I am just as afraid of a society where we all dumb ourselves down to not appear as machines as I am of one where machine-generated spam overtakes all human messaging.
That should leave you with media sources like nyt and your local library, which seems healthier to me. And maybe it might encourage a new type of forum to emerge where there is some decentralized vetting that you are a human, like verifying by inputting the random hash posted outside the local maker space.
I hope editorial departments everywhere are taking careful notes on the ars technica fiasco. Agree there's room for some kind of quick "verified human" checkmark. It would at least give readers the ability to quickly filter, and eliminate all the spurious "this sounds like vibeslop" accusations.
It does not resembles that.
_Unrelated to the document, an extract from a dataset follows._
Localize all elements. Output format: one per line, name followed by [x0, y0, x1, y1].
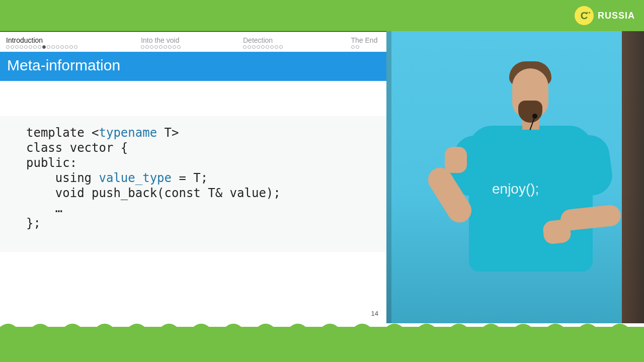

It is usually grammatically correct writing, but it is also pretty ineffective writing bad writing with good gramar.
What it is going to be is a 'Slop Decade' - a much better label if you insist on having one.
How is the author complaining about the quality of their own writing while admitting to not even bothering reading what they wrote, let alone editing it?
(Also, why would using a LLM based grammar checker trigger an AI writing detector? Did it end up rewriting substantial parts of the original submission?)
Personally, I would recommend them to simple use any old editor with spellchecking enabled. That suffices for most writing where you just want to keep your own voice. To me, the red crinkly line just means that I should edit that word myself. In the rare case where I'm stumped on the spelling I'll look at the suggested edit of course, but never as a matter of course.
And that's, I think, a valid choice; you can choose to use all the tools and make something gramatically and stylistically as close to perfect, but who would want to read something as dry? That's for formal writing, and blog posts are not formal.
> you can choose to use all the tools and make something gramatically and stylistically as close to perfect, but who would want to read something as dry
If it is dry, then it is not stylistically perfect. Per definition, dry writing is just an imperfect writing. Stylistically perfect writing does not have to be dry and usually is not dry.
What happens here is that people use "stylistically perfect" when they mean "followed a bad stylistic advice".
The problem is that it has a pretty high false positive rate. Maybe it thinks it's AI because there are absolutely no spelling mistakes. Or maybe you're French and you use latin-roots words in English that are considered "too smart" for the average writer.
And the problem is that people run those tools, see "80% chance to be written by AI", and instead of considering that 20% is high enough to consider you don't know, will assume it's definitely written by AI.
I get that the mainstream ones have been RLHF'd to death, but surely there must be others that are capable?
This is called Hemingway because he was apparently good at communicating efficiently which made him a popular author.
1. There was a lot of slop pre-AI. In fact I’d say the majority of published writing was bad, formulaic, and just written to manipulate your emotions. So in some sense, I don’t really think pre-AI slop had more value. It’s just cheaper to make now.
2. AI has prompted me to study more off-beat writers that followed the rules of language a little less frequently. This includes a lot of people from circa 1890-1970, when experimenting with form was really in vogue.
3. Which brings me to my third point, which is that no matter how much the AI actually knows about writing, the person prompting it is limited by their own education and knowledge of writers. You can’t say, “make me a post in the style of Burroughs” if you don’t know who Burroughs was, or what his writing style was. So in a sense there is an increased importance to being educated about writing itself. Without it you’re limited in your ability to use AIs to write stuff and in your awareness of how much your non-AI written work is influenced by AI writing.
> "..but maybe it's a good thing that most of us don't allow this technology to reframe our thoughts."
No, you're not the only one experiencing this: I too had the same concerns as you: with every new thought, every new creation, I had to ask the AI's opinion, as if I were no longer able to judge, to decide, without consulting the AI (...just to be safe, you never know...).
The only way to regain your creative ability is to write down your thoughts yourself, read, reread, rewrite, correct, express your opinion...
What AI can't do is convey emotions.